[Page images and extracted text]
>>>>>

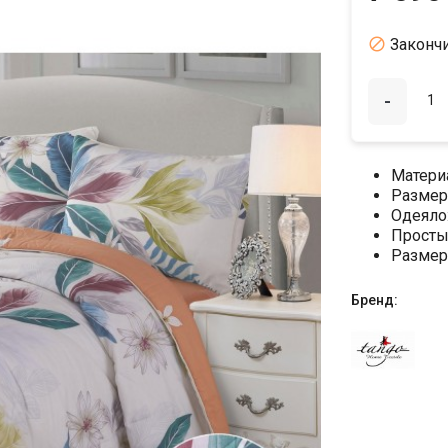

Законч
-
Матери
Размер
Одеяло
Просты
Размер
Бренд:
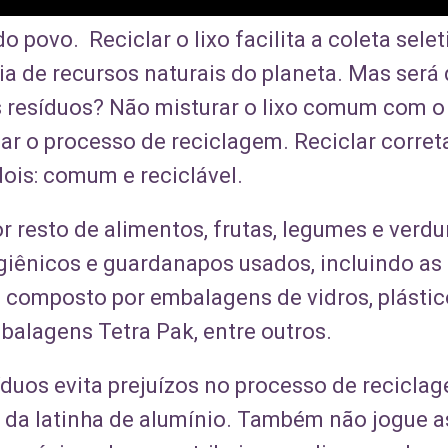
 povo. Reciclar o lixo facilita a coleta selet
a de recursos naturais do planeta. Mas será
 resíduos? Não misturar o lixo comum com o l
iar o processo de reciclagem. Reciclar corret
dois: comum e reciclável.
resto de alimentos, frutas, legumes e verdur
giênicos e guardanapos usados, incluindo as 
 é composto por embalagens de vidros, plástic
balagens Tetra Pak, entre outros.
íduos evita prejuízos no processo de reciclag
o da latinha de alumínio. Também não jogue a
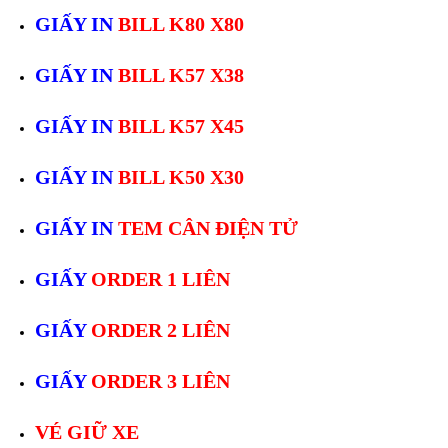
GIẤY IN
BILL K80 X80
GIẤY IN
BILL K57 X38
GIẤY IN
BILL K57 X45
GIẤY IN
BILL K50 X30
GIẤY IN
TEM CÂN ĐIỆN TỬ
GIẤY
ORDER 1 LIÊN
GIẤY
ORDER 2 LIÊN
GIẤY
ORDER 3 LIÊN
VÉ GIỮ XE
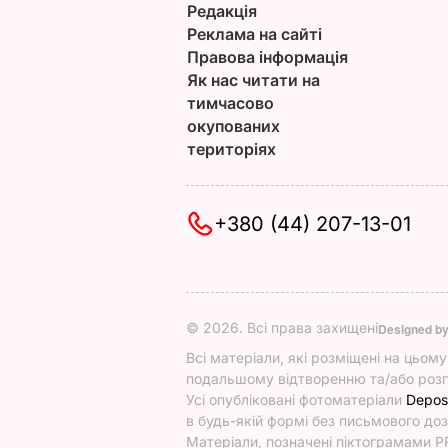
Редакція
Реклама на сайті
Правова інформація
Як нас читати на
тимчасово
окупованих
територіях
+380 (44) 207-13-01
© 2026. Всі права захищені
Designed b
Всі матеріали, які розміщені на цьом
подальшому відтворенню та/або розп
Усі опубліковані фотоматеріали
Depos
в будь-якій формі без письмового доз
Матеріали, позначені піктограмами PR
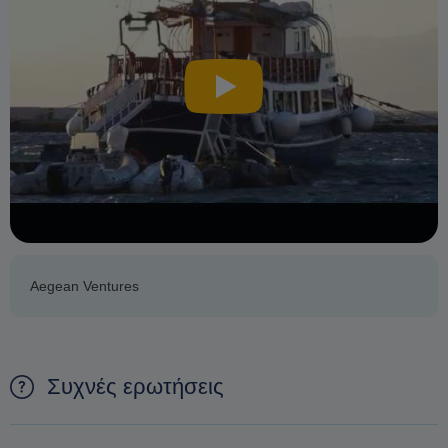
Aegean Ventures
Συχνές ερωτήσεις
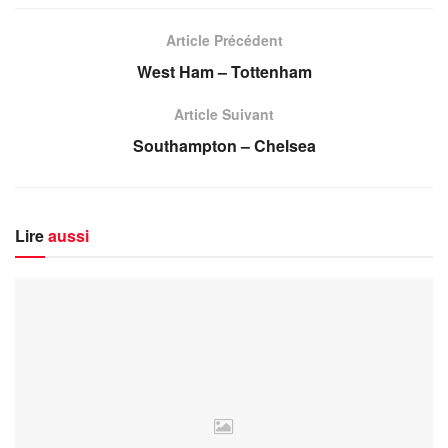
Article Précédent
West Ham – Tottenham
Article Suivant
Southampton – Chelsea
Lire
aussi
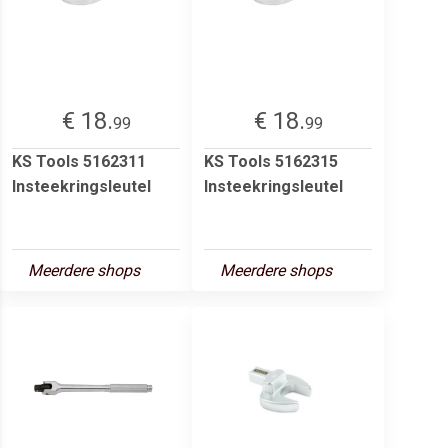
€ 18.
€ 18.
99
99
KS Tools 5162311
KS Tools 5162315
Insteekringsleutel
Insteekringsleutel
Meerdere shops
Meerdere shops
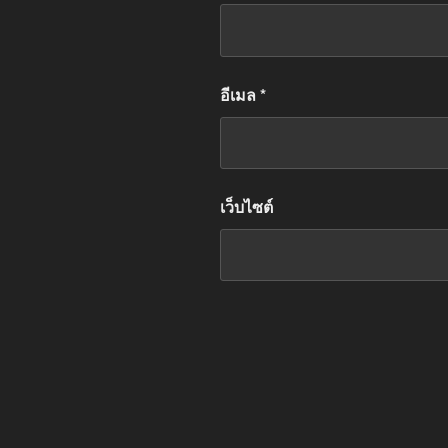
อีเมล
*
เว็บไซต์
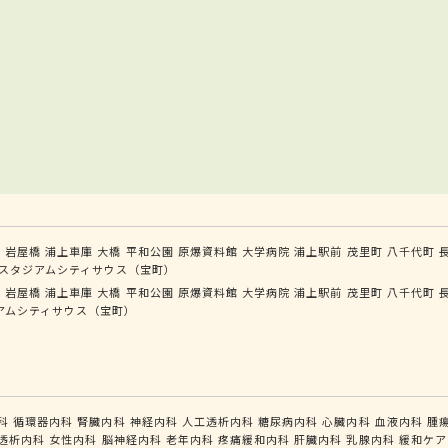
学
岩屋橋
浦上車庫
大橋
平和公園
原爆資料館
大学病院
浦上駅前
茂里町
八千代町
スタジアムシティサウス（宝町）
学
岩屋橋
浦上車庫
大橋
平和公園
原爆資料館
大学病院
浦上駅前
茂里町
八千代町
アムシティサウス（宝町）
科
循環器内科
腎臓内科
神経内科
人工透析内科
糖尿病内科
心臓内科
血液内科
腫
透析内科
女性内科
脳神経内科
老年内科
疼痛緩和内科
肝臓内科
乳腺内科
緩和ケア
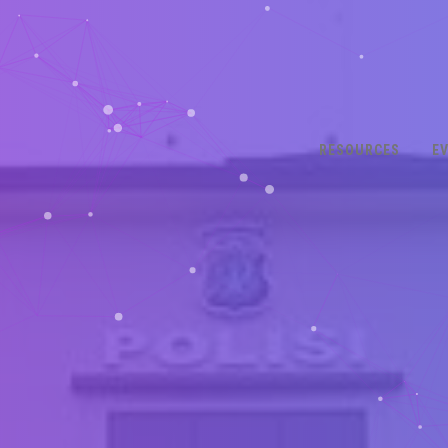
RESOURCES
E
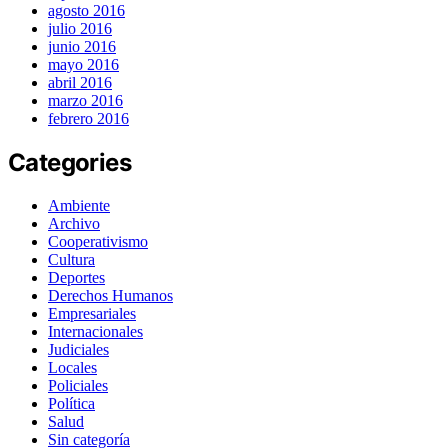
agosto 2016
julio 2016
junio 2016
mayo 2016
abril 2016
marzo 2016
febrero 2016
Categories
Ambiente
Archivo
Cooperativismo
Cultura
Deportes
Derechos Humanos
Empresariales
Internacionales
Judiciales
Locales
Policiales
Política
Salud
Sin categoría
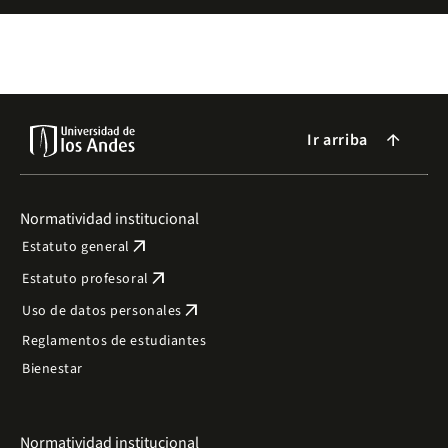
Ir arriba
arrow_forward
Normatividad institucional
arrow_outward
Estatuto general
arrow_outward
Estatuto profesoral
arrow_outward
Uso de datos personales
Reglamentos de estudiantes
Bienestar
Normatividad institucional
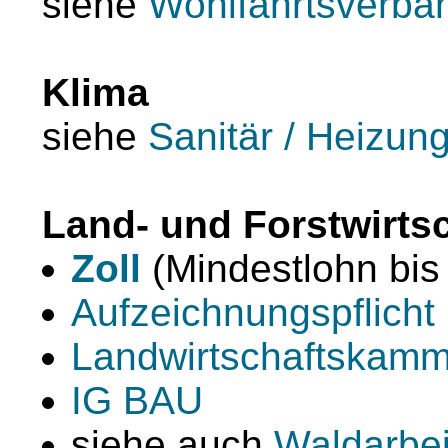
siehe
Wohlfahrtsverbän
Klima
siehe
Sanitär / Heizung
Land- und Forstwirts
Zoll
(Mindestlohn bis
Aufzeichnungspflicht 
Landwirtschaftskamm
IG BAU
siehe auch
Waldarbei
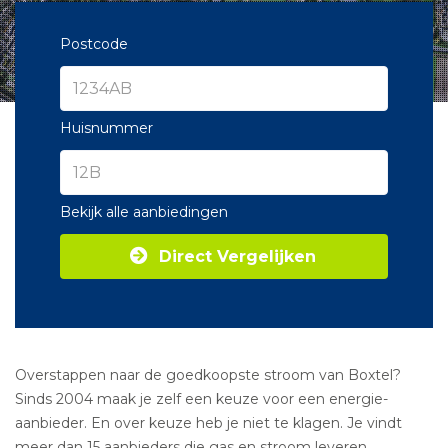
Postcode
Huisnummer
Bekijk alle aanbiedingen
Direct Vergelijken
Overstappen naar de goedkoopste stroom van Boxtel?
Sinds 2004 maak je zelf een keuze voor een energie-
aanbieder. En over keuze heb je niet te klagen. Je vindt
meer dan 15 aanbieders die gas en stroom leveren.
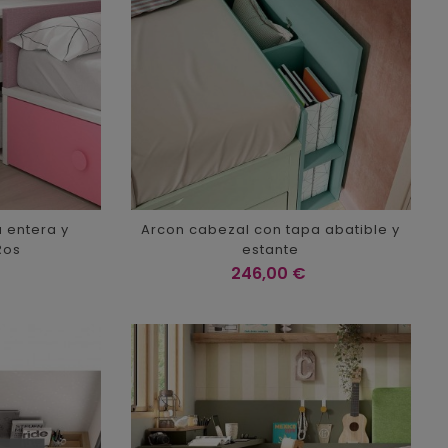
a entera y
Arcon cabezal con tapa abatible y
Ros
estante
Precio
246,00 €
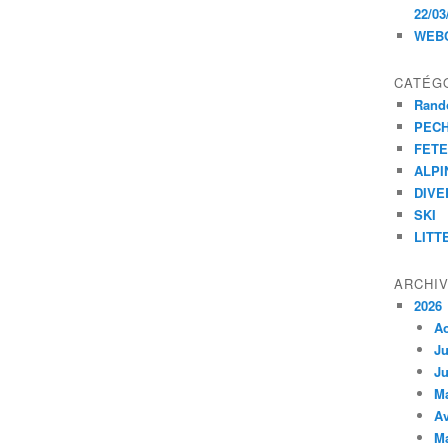
22/03
WEB
CATÉG
Rand
PEC
FET
ALPI
DIVE
SKI
LITT
ARCHI
2026
A
Ju
Ju
M
Av
M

<<<<<

#### [What the task requires]
The records above are to be retyped exactly, with every picture left out.

#### [Answer to the problem]

Законч
-
Матери
Размер
Одеяло
Просты
Размер
Бренд:
 povo. Reciclar o lixo facilita a coleta selet
a de recursos naturais do planeta. Mas será
 resíduos? Não misturar o lixo comum com o l
iar o processo de reciclagem. Reciclar corret
dois: comum e reciclável.
resto de alimentos, frutas, legumes e verdur
giênicos e guardanapos usados, incluindo as 
 é composto por embalagens de vidros, plástic
balagens Tetra Pak, entre outros.
íduos evita prejuízos no processo de reciclag
o da latinha de alumínio. Também não jogue a
GIẤY IN
BILL K80 X80
GIẤY IN
BILL K57 X38
GIẤY IN
BILL K57 X45
GIẤY IN
BILL K50 X30
GIẤY IN
TEM CÂN ĐIỆN TỬ
GIẤY
ORDER 1 LIÊN
GIẤY
ORDER 2 LIÊN
GIẤY
ORDER 3 LIÊN
VÉ GIỮ XE
Редакція
Реклама на сайті
Правова інформація
Як нас читати на
тимчасово
окупованих
територіях
+380 (44) 207-13-01
© 2026. Всі права захищені
Designed b
Всі матеріали, які розміщені на цьом
подальшому відтворенню та/або розп
Усі опубліковані фотоматеріали
Depos
в будь-якій формі без письмового доз
Матеріали, позначені піктограмами PR
Aegean Ventures
Συχνές ερωτήσεις
Article Précédent
West Ham – Tottenham
Article Suivant
Southampton – Chelsea
Lire
aussi
€ 18.
€ 18.
99
99
KS Tools 5162311
KS Tools 5162315
Insteekringsleutel
Insteekringsleutel
Meerdere shops
Meerdere shops
อีเมล
*
เว็บไซต์
学
岩屋橋
浦上車庫
大橋
平和公園
原爆資料館
大学病院
浦上駅前
茂里町
八千代町
スタジアムシティサウス（宝町）
学
岩屋橋
浦上車庫
大橋
平和公園
原爆資料館
大学病院
浦上駅前
茂里町
八千代町
アムシティサウス（宝町）
科
循環器内科
腎臓内科
神経内科
人工透析内科
糖尿病内科
心臓内科
血液内科
腫
透析内科
女性内科
脳神経内科
老年内科
疼痛緩和内科
肝臓内科
乳腺内科
緩和ケア
RESOURCES
E
agosto 2016
julio 2016
junio 2016
mayo 2016
abril 2016
marzo 2016
febrero 2016
Categories
Ambiente
Archivo
Cooperativismo
Cultura
Deportes
Derechos Humanos
Empresariales
Internacionales
Judiciales
Locales
Policiales
Política
Salud
Sin categoría
Ir arriba
arrow_forward
Normatividad institucional
arrow_outward
Estatuto general
arrow_outward
Estatuto profesoral
arrow_outward
Uso de datos personales
Reglamentos de estudiantes
Bienestar
Normatividad institucional
siehe
Wohlfahrtsverbän
Klima
siehe
Sanitär / Heizung
Land- und Forstwirts
Zoll
(Mindestlohn bis
Aufzeichnungspflicht 
Landwirtschaftskamm
IG BAU
siehe auch
Waldarbei
Postcode
Huisnummer
Bekijk alle aanbiedingen
Direct Vergelijken
Overstappen naar de goedkoopste stroom van Boxtel?
Sinds 2004 maak je zelf een keuze voor een energie-
aanbieder. En over keuze heb je niet te klagen. Je vindt
meer dan 15 aanbieders die gas en stroom leveren.
a entera y
Arcon cabezal con tapa abatible y
Ros
estante
Precio
246,00 €
22/03
WEB
CATÉG
Rand
PEC
FET
ALPI
DIVE
SKI
LITT
ARCHI
2026
A
Ju
Ju
M
Av
M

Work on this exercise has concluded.